Reflection from November 15th, 2007 @ Age 26
RE: A THROWBACK TO THE BEGINNING OF MY JOURNEY INTO BECOMING A MENTAL-HEALTH ADVOCATE.
I’m feeling better right now, almost manic-y in a way. I truly think it’s going to take suffering through this time for to reach the relief promised by this new drug. All I can tell you is that it’s a drug having been used for a long time on bipolar patients (or so my doctor tells me), and that is costs me $25 a month instead of $300. That’s all I can tell you. And so I wait, and I suffer, but my suffering brings me closer to my purpose in the meantime. It brings me closer to all the children that suffered and are suffering just as I did, with no support in this cold, lonely world. It reminds me in a time of wanting to kill myself, of the true purpose of my existence. I want to learn more about politics and I want to be an advocate for suffering children and those who suffer from mental illness. I want to speak out about the stereotypes surrounding mental health issues, I want to speak out about preventative health care plans, and I want so very much to change this world and make it a better place and to be one good person living here on earth—one conscious person who cares and wants to make a difference.

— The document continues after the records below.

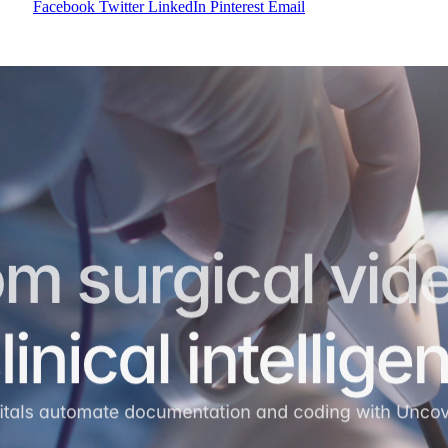
Facebook
Twitter
LinkedIn
Pinterest
Email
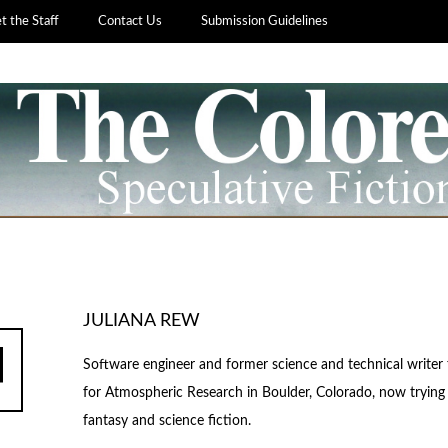
 the Staff
Contact Us
Submission Guidelines
JULIANA REW
Software engineer and former science and technical writer 
for Atmospheric Research in Boulder, Colorado, now trying 
fantasy and science fiction.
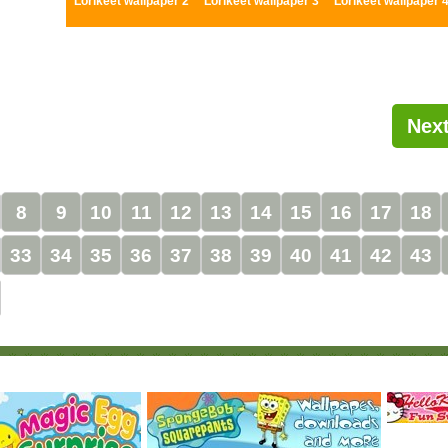
Lorikeet wallpaper 2
Lorikeet wallpaper 3
Lorikeet wallpaper 
Next
8
9
10
11
12
13
14
15
16
17
18
33
34
35
36
37
38
39
40
41
42
43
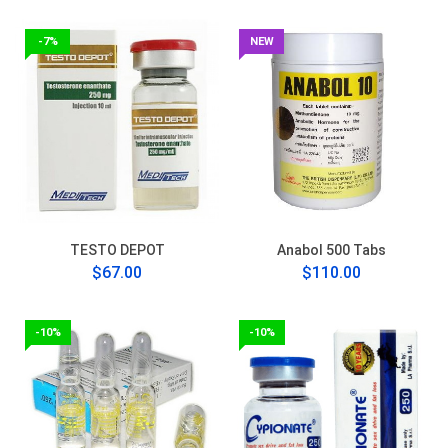
-7%
NEW
TESTO DEPOT
Anabol 500 Tabs
$67.00
$110.00
-10%
-10%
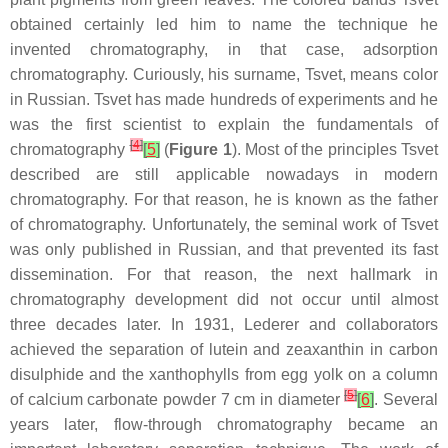
obtained certainly led him to name the technique he
invented chromatography, in that case, adsorption
chromatography. Curiously, his surname, Tsvet, means color
in Russian. Tsvet has made hundreds of experiments and he
was the first scientist to explain the fundamentals of
[
4
]
chromatography
[
5
]
(
Figure 1
). Most of the principles Tsvet
described are still applicable nowadays in modern
chromatography. For that reason, he is known as the father
of chromatography. Unfortunately, the seminal work of Tsvet
was only published in Russian, and that prevented its fast
dissemination. For that reason, the next hallmark in
chromatography development did not occur until almost
three decades later. In 1931, Lederer and collaborators
achieved the separation of lutein and zeaxanthin in carbon
disulphide and the xanthophylls from egg yolk on a column
[
5
]
of calcium carbonate powder 7 cm in diameter
[
6
]
. Several
years later, flow-through chromatography became an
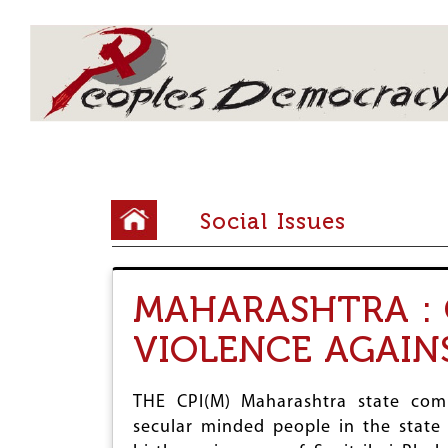
Array
Y
Social Issues
o
u
MAHARASHTRA : 
a
VIOLENCE AGAIN
r
e
THE CPI(M) Maharashtra state comm
h
secular minded people in the state 
e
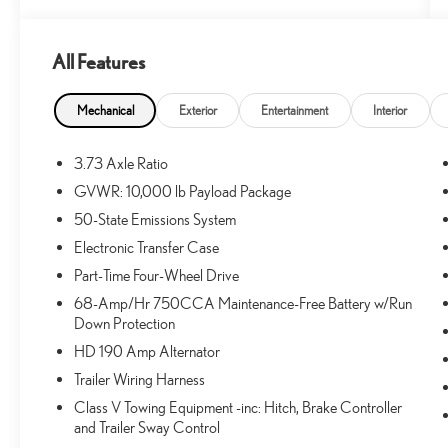
All Features
What this vehicle includes:
RUNNING BOARDS - BLACK PLATFORM
Mechanical
Exterior
Entertainment
Interior
($445 VALUE)
MEDIUM DUTY BATTERIES ($210 VALUE)
3.73 Axle Ratio
Includes dual 78 Amp batteries.
GVWR: 10,000 lb Payload Package
50-State Emissions System
Electronic Transfer Case
CONVENIENCE
Part-Time Four-Wheel Drive
GPS linked cruise control - Set it and forget it.
68-Amp/Hr 750CCA Maintenance-Free Battery w/Run
Road trips used to be stressful, until GPS linked
Down Protection
cruise control set the pace. Simply set the desired
HD 190 Amp Alternator
speed and the system uses GPS navigation data to
Trailer Wiring Harness
maintain that speed without driver intervention -
including slowing down for curves and anticipating
Class V Towing Equipment -inc: Hitch, Brake Controller
hills. This can help minimize driver fatigue and
and Trailer Sway Control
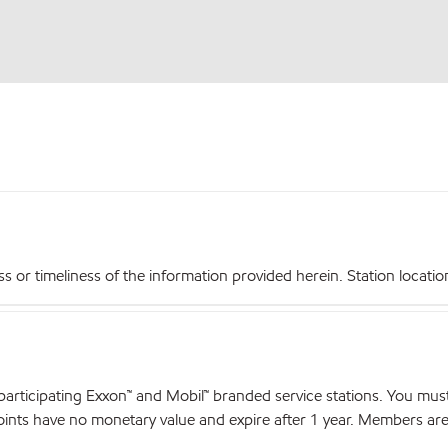
r timeliness of the information provided herein. Station locations,
articipating Exxon™ and Mobil™ branded service stations. You mus
nts have no monetary value and expire after 1 year. Members are el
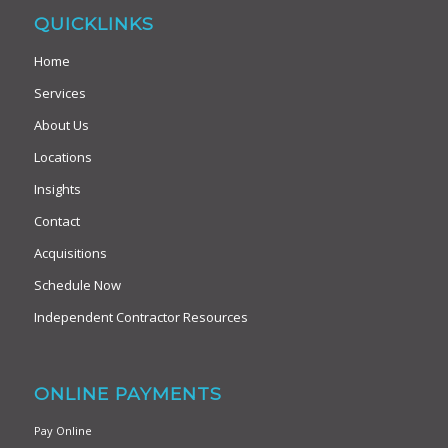
QUICKLINKS
Home
Services
About Us
Locations
Insights
Contact
Acquisitions
Schedule Now
Independent Contractor Resources
ONLINE PAYMENTS
Pay Online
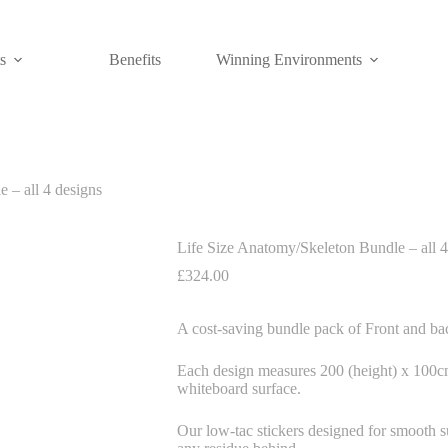
s
Benefits
Winning Environments
 – all 4 designs
Life Size Anatomy/Skeleton Bundle – all 4
£
324.00
A cost-saving bundle pack of Front and ba
Each design measures 200 (height) x 100cm 
whiteboard surface.
Our low-tac stickers designed for smooth s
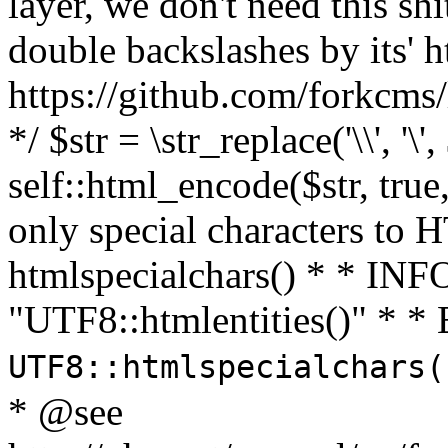
layer, we don't need this sh
double backslashes by its' h
https://github.com/forkcms/
*/ $str = \str_replace('\\', '\',
self::html_encode($str, tru
only special characters to 
htmlspecialchars() * * INFO
"UTF8::htmlentities()" *
UTF8::htmlspecialchars
* @see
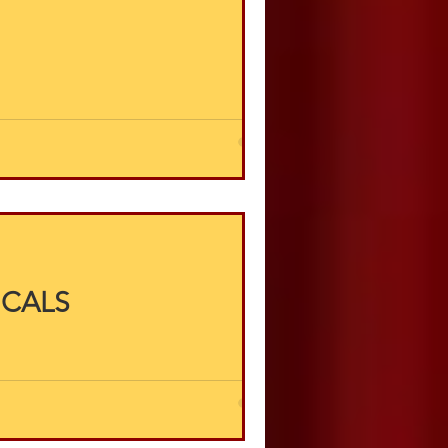
ICALS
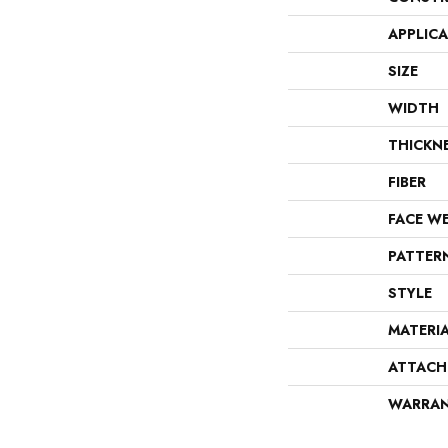
APPLIC
SIZE
WIDTH
THICKN
FIBER
FACE W
PATTER
STYLE
MATERI
ATTACH
WARRA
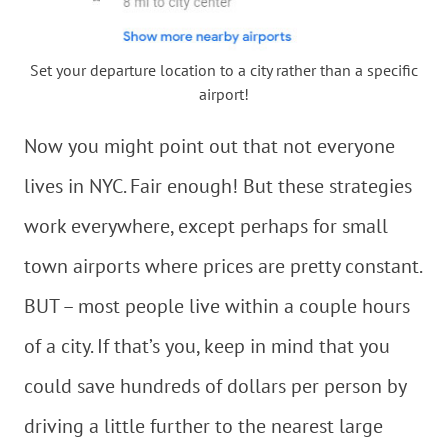
Set your departure location to a city rather than a specific
airport!
Now you might point out that not everyone
lives in NYC. Fair enough! But these strategies
work everywhere, except perhaps for small
town airports where prices are pretty constant.
BUT – most people live within a couple hours
of a city. If that’s you, keep in mind that you
could save hundreds of dollars per person by
driving a little further to the nearest large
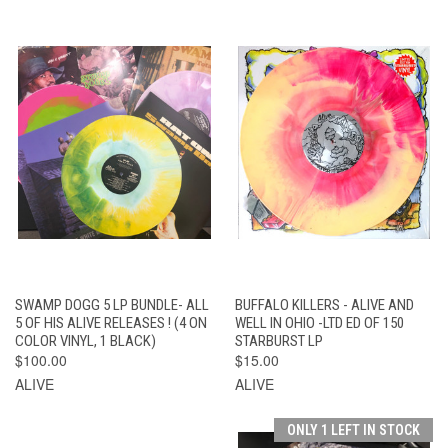
SWAMP DOGG 5 LP BUNDLE- ALL
BUFFALO KILLERS - ALIVE AND
5 OF HIS ALIVE RELEASES ! (4 ON
WELL IN OHIO -LTD ED OF 150
COLOR VINYL, 1 BLACK)
STARBURST LP
$100.00
$15.00
ALIVE
ALIVE
ONLY 1 LEFT IN STOCK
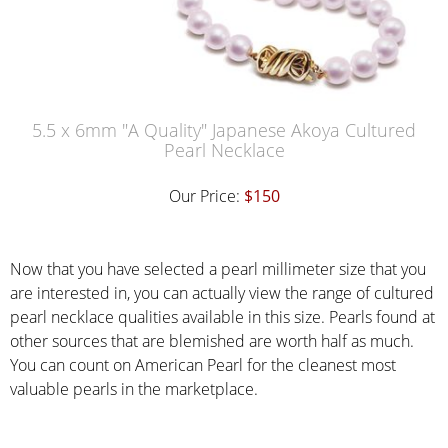
5.5 x 6mm "A Quality" Japanese Akoya Cultured
Pearl Necklace
Our Price:
$150
Now that you have selected a pearl millimeter size that you
are interested in, you can actually view the range of cultured
pearl necklace qualities available in this size. Pearls found at
other sources that are blemished are worth half as much.
You can count on American Pearl for the cleanest most
valuable pearls in the marketplace.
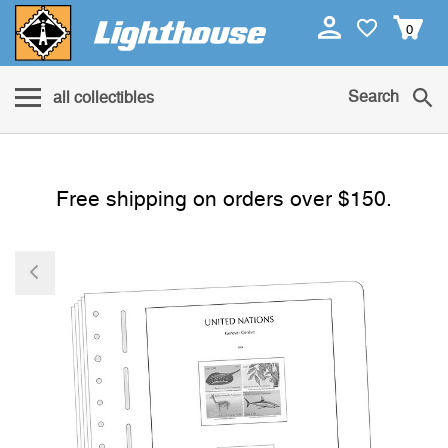
0
Search
all collectibles
Free shipping on orders over $150.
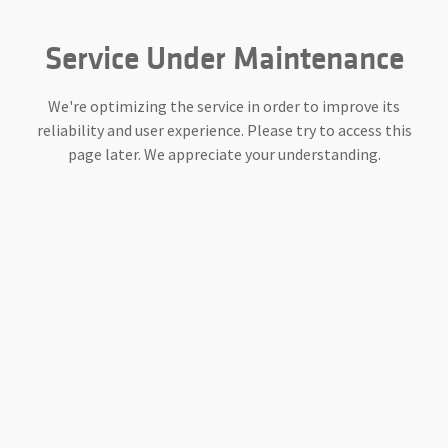
Service Under Maintenance
We're optimizing the service in order to improve its
reliability and user experience. Please try to access this
page later. We appreciate your understanding.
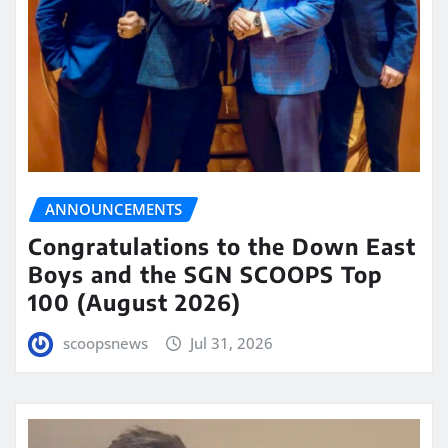
ANNOUNCEMENTS
Congratulations to the Down East
Boys and the SGN SCOOPS Top
100 (August 2026)
scoopsnews
Jul 31, 2026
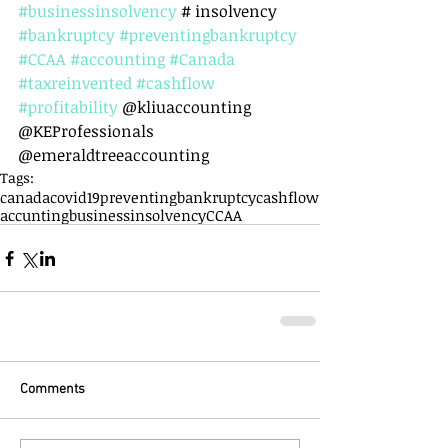
#businessinsolvency
 # insolvency 
#bankruptcy
#preventingbankruptcy
#CCAA
#accounting
#Canada
#taxreinvented
#cashflow
#profitability
 @kliuaccounting 
@KEProfessionals 
@emeraldtreeaccounting
Tags:
canada
covid19
preventingbankruptcy
cashflow
accunting
businessinsolvency
CCAA
Comments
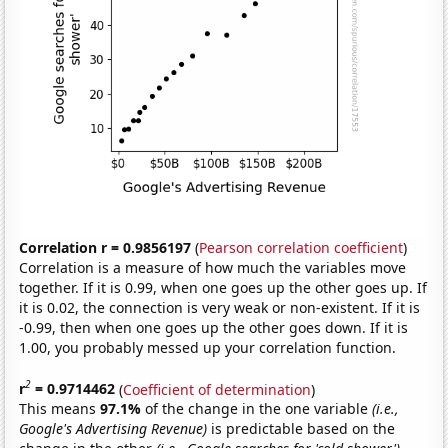
Correlation r = 0.9856197
(
Pearson correlation coefficient
)
Correlation is a measure of how much the variables move
together. If it is 0.99, when one goes up the other goes up. If
it is 0.02, the connection is very weak or non-existent. If it is
-0.99, then when one goes up the other goes down. If it is
1.00, you probably messed up your correlation function.
2
r
= 0.9714462
(
Coefficient of determination
)
This means
97.1%
of the change in the one variable
(i.e.,
Google's Advertising Revenue)
is predictable based on the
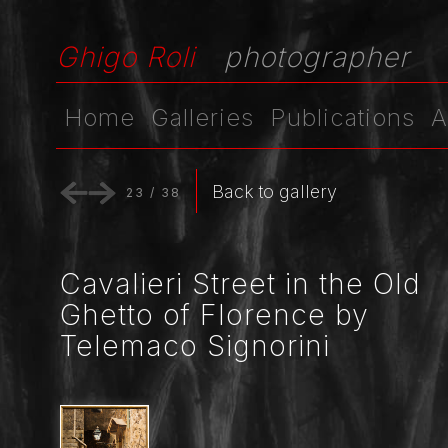
Ghigo Roli
photographer
Home
Galleries
Publications
A
Back to gallery
23
/
38
Cavalieri Street in the Old
Ghetto of Florence by
Telemaco Signorini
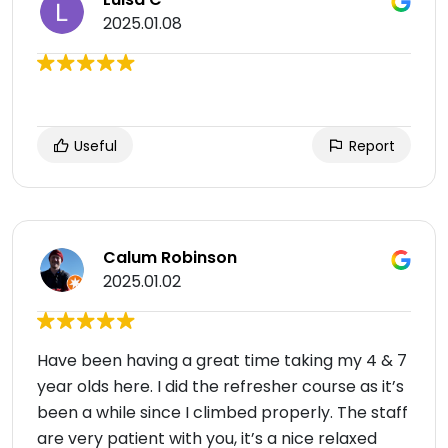
2025.01.08
Useful
Report
Calum Robinson
2025.01.02
Have been having a great time taking my 4 & 7
year olds here. I did the refresher course as it’s
been a while since I climbed properly. The staff
are very patient with you, it’s a nice relaxed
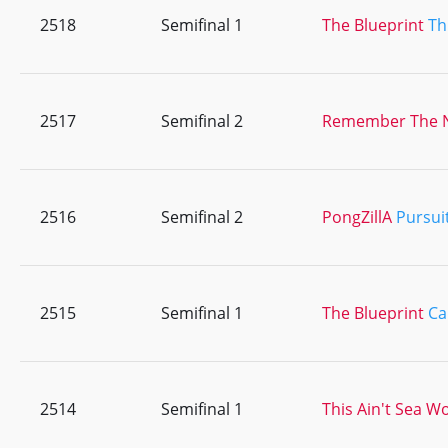
2518
Semifinal 1
The Blueprint
Th
2517
Semifinal 2
Remember The
2516
Semifinal 2
PongZillA
Pursui
2515
Semifinal 1
The Blueprint
Ca
2514
Semifinal 1
This Ain't Sea W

I tell you what, I can feel the bipolar more than ever because I’ve been suicidal for days now—but tonight, I can honest to god feel my true meaning and purpose. It’s an excruciating way to live; I feel like I have tremors in my heart when I see and think of the pain and suffering of others, and my own pain and suffering. But the crazy part is, that very suffering is where I find my purpose in this world. How can the most terrible of things in this lifetime bring also the most meaning? It’s just another cruel irony of living the conscious life of a human being, I tell you. It’s completely excruciating.